Tu as une vision très réductrice du libéralisme. Le libéralisme a quand même besoin de l’état, tu ne peux pas avoir l’un en reniant l’autre. Sinon c’est de l’anarchisme.
La discussion requière une certaine égalité. Faute de quoi c’est le rapport de force qui s’impose.
Cette relative égalité est garantie par le droit et donc par l’état. Même la monnaie, avec laquelle tu vas pouvoir faire du commerce, est une émanation de l’état (ou des banques, protégées par un état).
Ce que tu déplores c’est la défaillance de certains hommes d’état, ou encore certaines imperfections dans son organisation. On peut aussi critiquer le système politique qui dirige cet état. Une dictature ne respectera en effet que rarement les droits de l’homme ou de l’individu, comme tu dis. En ce cas, il conviendrait de réclamer plus de démocratie, plutôt que du « libéralisme ».
Concernant la Suède, il existe de multiples facteurs à prendre en compte. Et d’ailleurs, c’est un pays moins libéral que la France, dans l’ensemble.
Elire les juges, pourquoi pas. Dire que tous les juges sont de gauche, c’est faux. Le SM (syndicat de la Magistrature) est certes de gauche, mais il ne représente que 30% des syndiqués. Ce qu’on oublie de préciser quand on parle du « mur des cons »...
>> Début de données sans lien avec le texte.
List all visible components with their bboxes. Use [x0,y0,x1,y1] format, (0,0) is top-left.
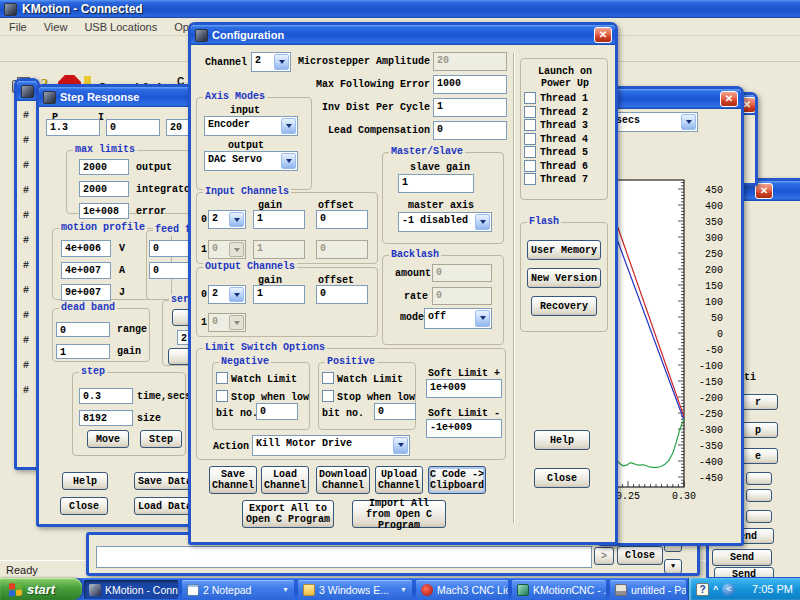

Quant à une éducation « compétitive », qui n’aurait comme objectif que l’employabilité et la performance économique, n’amènerait qu’à une grande pauvreté culturelle.
Dire que l’état, par essence, bafoue le droit est idiot, puisque c’est lui qui fixe les règles du droit. Sans état, pas de droit du tout, c’est aussi simple que ça.
La notion de propriété est une illusion. Elle n’existe que dans la capacité à se l’approprier et à la défendre collectivement ou individuellement. Sans quoi, n’importe qui peut s’en emparer.
Sans état pour saisir un bien mis en gage par exemple, impossible d’accorder le moindre crédit bancaire.
Sans Etat, on est soumis à la loi du plus fort. Et l’Etat n’est qu’une extension de la loi du plus fort à une plus grande échelle.
Le chômage bénéficie toujours au libéralisme, ceci afin de créer une tension sur le marché du travail. Quand il n’y a pas assez de chômeurs, on fait venir des immigrés. Le libéralisme a besoin des chômeurs. A contrario, l’Etat crée beaucoup d’emplois, directs ou indirects. D’ailleurs, les systèmes très étatiques, comme le communisme, ne connaissent pas le chômage.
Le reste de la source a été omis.